Kontraktor Kubah Masjid di Serang Banten

Kontraktor Kubah Masjid di Serang Banten

Kontraktor Kubah Masjid di Serang Banten

Setiap orang memiliki keinginan memiliki sesuatu yang mereka sukai. Entah berupa keinginan cita-cita kelak, keinginan memiliki sebuah benda, dan keinginan memiliki sebuah tempat. Namun, keinginan setiap orang tidaklah harus tercapai. Pepatah mengatakan gantunglah cita-cita setinggi langit. Seperti tingginya langitnya secara nyata itu pulalah keinginan yang harus kita inginkan. Tak semua orang yang bercita-cita itu menelusurinya dengan jalan yang lurus. Kadang orang berkeinginan juga menerima suatu kegagalan. Tinggal bagaimana saja setiap orang menghadapi sebuah kegagalan apa yang diinginkannya tersebut. Semisalnya seseorang berkeinginan menjadi seorang kontraktor kubah masjid, karena dia sudah terbiasa dan mengerti ilmu menjadi seorang kontraktor. Akan berbeda cerita lagi jika dia berkeinginan tetapi dia tidak mengerti ilmu menjadi seorang kontraktor. Hanya bagaimana seseorang mempertahankan keinginannya walaupun harus jatuh bangun.

Cerita dari pengalaman bapak Adi Lesmana yang tinggal di kota Serang Banten. Beliau saat ini menjadi salah satu seorang kontraktor kubah masjid terkenal di kota Serang. Sudah sekitar kurang lebih lima tahun bapak Adi Lesmana mengeluti pekerjaannya. Bapak Adi Lesmana berkeinginan menjadi seorang kontraktor sudah sejak duduk di bangku sekolah menengah atas (SMA). Keinginan tersebut bermula ketika bapak Adi berangkat sekolah sekolah melewati jalan pintas yakni jalan Melati, biasanya berangkat sekolah melewati jalan Mawar.

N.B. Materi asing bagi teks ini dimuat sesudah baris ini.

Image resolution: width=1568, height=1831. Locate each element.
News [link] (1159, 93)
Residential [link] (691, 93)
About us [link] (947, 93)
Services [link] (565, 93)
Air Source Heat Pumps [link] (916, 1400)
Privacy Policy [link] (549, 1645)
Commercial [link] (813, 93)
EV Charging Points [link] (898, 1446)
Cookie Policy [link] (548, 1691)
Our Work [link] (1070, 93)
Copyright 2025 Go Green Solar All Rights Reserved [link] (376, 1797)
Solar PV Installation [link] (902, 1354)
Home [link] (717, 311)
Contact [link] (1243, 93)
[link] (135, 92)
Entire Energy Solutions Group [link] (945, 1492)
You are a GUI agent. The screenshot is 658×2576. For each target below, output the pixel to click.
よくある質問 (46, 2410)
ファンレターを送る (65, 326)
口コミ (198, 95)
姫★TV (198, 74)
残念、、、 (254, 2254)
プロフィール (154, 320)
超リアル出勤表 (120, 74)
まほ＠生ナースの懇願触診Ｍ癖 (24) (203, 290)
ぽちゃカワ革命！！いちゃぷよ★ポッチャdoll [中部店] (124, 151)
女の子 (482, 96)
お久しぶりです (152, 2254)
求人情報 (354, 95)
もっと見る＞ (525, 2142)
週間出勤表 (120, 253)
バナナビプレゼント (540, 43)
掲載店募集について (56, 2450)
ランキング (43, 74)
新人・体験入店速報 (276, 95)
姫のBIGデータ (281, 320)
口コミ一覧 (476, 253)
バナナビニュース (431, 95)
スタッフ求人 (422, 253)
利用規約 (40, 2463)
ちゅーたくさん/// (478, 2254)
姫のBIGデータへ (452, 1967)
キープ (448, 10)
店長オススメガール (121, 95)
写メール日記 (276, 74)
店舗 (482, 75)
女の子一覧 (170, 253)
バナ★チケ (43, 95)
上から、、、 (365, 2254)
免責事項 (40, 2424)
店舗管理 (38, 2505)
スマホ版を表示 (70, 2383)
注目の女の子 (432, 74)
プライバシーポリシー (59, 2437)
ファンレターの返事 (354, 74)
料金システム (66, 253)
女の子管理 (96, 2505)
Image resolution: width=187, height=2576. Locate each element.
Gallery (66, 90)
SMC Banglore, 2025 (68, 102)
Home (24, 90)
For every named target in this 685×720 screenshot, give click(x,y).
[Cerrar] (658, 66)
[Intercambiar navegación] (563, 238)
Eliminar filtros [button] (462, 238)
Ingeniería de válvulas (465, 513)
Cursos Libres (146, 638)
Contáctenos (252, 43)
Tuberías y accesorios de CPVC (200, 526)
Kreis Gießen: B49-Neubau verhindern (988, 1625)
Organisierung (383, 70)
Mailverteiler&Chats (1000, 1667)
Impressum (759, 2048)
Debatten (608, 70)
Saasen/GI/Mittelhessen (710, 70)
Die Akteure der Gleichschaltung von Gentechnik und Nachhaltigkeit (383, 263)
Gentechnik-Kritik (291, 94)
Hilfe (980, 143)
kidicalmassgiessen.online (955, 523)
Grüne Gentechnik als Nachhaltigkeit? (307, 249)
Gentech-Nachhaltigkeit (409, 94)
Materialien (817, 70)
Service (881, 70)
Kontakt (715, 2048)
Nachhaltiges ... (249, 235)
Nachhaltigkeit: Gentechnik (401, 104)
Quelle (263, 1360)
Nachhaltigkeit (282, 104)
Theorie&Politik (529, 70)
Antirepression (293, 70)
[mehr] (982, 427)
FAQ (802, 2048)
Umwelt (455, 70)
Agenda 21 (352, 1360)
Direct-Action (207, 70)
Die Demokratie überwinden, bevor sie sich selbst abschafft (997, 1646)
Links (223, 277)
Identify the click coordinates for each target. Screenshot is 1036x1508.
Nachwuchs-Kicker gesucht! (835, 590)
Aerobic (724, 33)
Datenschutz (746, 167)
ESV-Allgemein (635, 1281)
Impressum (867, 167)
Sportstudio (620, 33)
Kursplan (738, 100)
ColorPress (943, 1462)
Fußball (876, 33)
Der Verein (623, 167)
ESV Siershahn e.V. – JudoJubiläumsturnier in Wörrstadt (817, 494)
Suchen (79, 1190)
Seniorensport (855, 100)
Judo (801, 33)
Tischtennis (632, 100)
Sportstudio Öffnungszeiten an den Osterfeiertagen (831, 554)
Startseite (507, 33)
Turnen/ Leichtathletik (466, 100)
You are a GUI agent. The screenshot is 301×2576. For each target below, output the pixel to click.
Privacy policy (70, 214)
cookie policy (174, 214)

Pada hari itu, beliau melewati jalan pintas karena jalan Mawar ditutup akibat ada acara kegiatan masyarakat. Di jalan Melati inilah, rumah seorang kontraktor kubah masjid berada. Rumah bercat kuning yang megah, mobil mewah terparkir depan rumah, dan depan rumah sebelah kiri terdapat sebuah ruangan yang bertuliskan kontraktor kubah masjid bapak Ningrat. Sejak itulah bapak Adi Lesmana ingin menjadi seorang kontraktor. Saat itu bapak Adi sempat menghentikan sepeda balapnya sebentar untuk mengobati rasa penasaran dengan pekerjaan yang baru ia ketahui tersebut.

Dengan keinginan dan tekat yang keras, bapak Adi lulus SMA berkeinginan langsung belajar ilmu kontraktor dari seorang temannya, yang kebetulah dia adalah anak kontraktor juga. Temannya menyarankan bekerja sama dengannya menjadi seorang kontraktor bangunan rumah rusun. Namun, bapak Adi harus membayar terlebih dahulu sebesar 500 juta. Dengan usia yang masih muda dan anak dari keluarga pas-pasan bapak Adi tak bisa memenuhi syarat dari temannya tersebut. Akhirnya beliau menolak permintaan kerja sama temannya.

Tidak berhenti disitu saja bapak Adi tetap kukuh ingin menjadi seorang kontraktor. Keesokan harinya beliau pergi kejalan Melati rumah bapak Ningrat. Kebetulan disana membutuhkan staf administrasi, bapak Adi langsung melamar dan diterima. Bekerja sambil belajar sedikit demi sedikit akhirnya beliau mengerti ilmu kontraktor. Hingga pada suatu hari beliau bisa mendirikan sendiri sebuah kantor kontraktor kubah masjid.